La chitarra spettrale di Nicola Lampredi sembra generare lei stessa gli sbuffi della macchina del fumo che illuminati dalla luce dei faretti sono come fuochi fatui sul palco.
I timpani di Erica Terenzi riportano a un primitivismo generale che ti ricordano nuovamente che sei un mammifero e ne sei felice, ti lecchi i baffi. È difficile seguire i movimenti delle sue bacchette nonostante siano ricoperte da un involucro arancio fluo. L’assetto minimale ha fatto sì che l’ingegno di Erica esplodesse in soluzioni ritmiche alternative, lasciando dietro di sé una scia di cometa, come le bacchette fluo che maneggia.
Tutti i componenti, compresa la voce di Costanza Delle Rose, vengono utilizzati in qualità di strumenti a percussione (come nel periodo d’oro dei Velvet Underground), per sostenere una sorta di bordone che dà forza a tutto il resto.
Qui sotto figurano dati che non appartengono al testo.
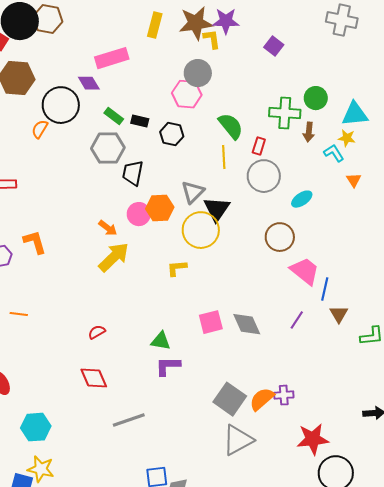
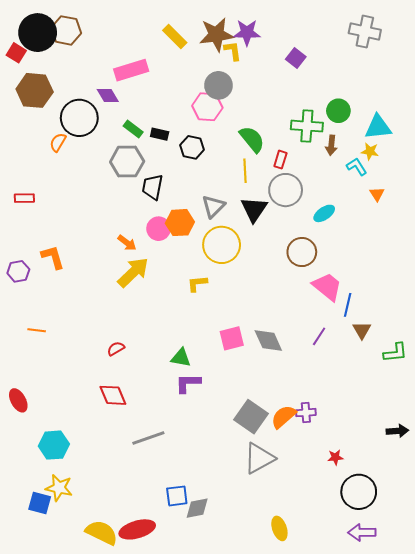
yellow rectangle: (155, 25) -> (175, 37), turned -60
black triangle: (217, 209) -> (254, 209), moved
red star: (313, 439) -> (335, 457), size x0.5

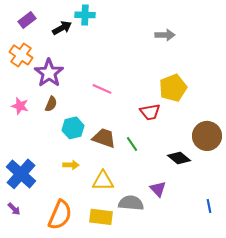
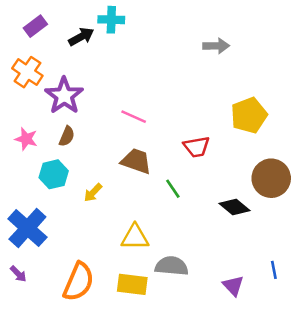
yellow pentagon: (173, 88) -> (249, 115), moved
cyan hexagon: (73, 128) -> (54, 174), moved
brown trapezoid: (104, 138) -> (136, 161), moved
yellow arrow: (71, 165) -> (93, 193), moved, turned 133
purple triangle: (158, 189) -> (233, 286), moved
Questo non vuol dire che non ci sia raffinatezza musicale all’opera: vuol dire solo che si tratta di raffinatezza tutta di pancia, di un istinto risoluto, piuttosto dell’approccio cerebrale.
Se anche non capiste una parola di inglese non vi sfuggirebbe di sicuro la forza emotiva della musica dei Be Forest.
Ogni canzone monta come un ribollire inesorabile, una tendenza alla lussuria e al rischio che vi scuote e non vi fa mai dimenticare che finalmente state ascoltando qualcosa di diverso.
Tutte le canzoni contengono dei veri “momenti”, che vanno ben oltre la sensualità smaccata e si spingono in sfere emotive che sanno dare i brividi.
Questo nonostante Knocturne sia quasi un flusso di musica unico e costante, come lo dimostrano gli applausi del pubblico, che assorto si dimentica che ci sono delle leggere pause tra un pezzo e l’altro, sempre accompagnate da un noise di sottofondo.
Quando il pubblico si risveglia per un attimo, gli applausi sono vere e proprie standing ovation.
Raramente mi capita di assistere a scrosci così lunghi e sentiti.
L’ultima volta al concerto degli I Hate My Village, in Santeria Toscana a Milano, dove i tratti comuni col pubblico dello sPAZIO211 rasentano la sacralità di un rito religioso.
Guai a chi fiata, guai a chi si distrae (il che è impossibile).
Una specie di ipnosi collettiva, uno stato alterato di coscienza di massa; nei ritmi ossessivi la chiave, dei riti tribali regni di sciamani e suonatori zingari ribelli.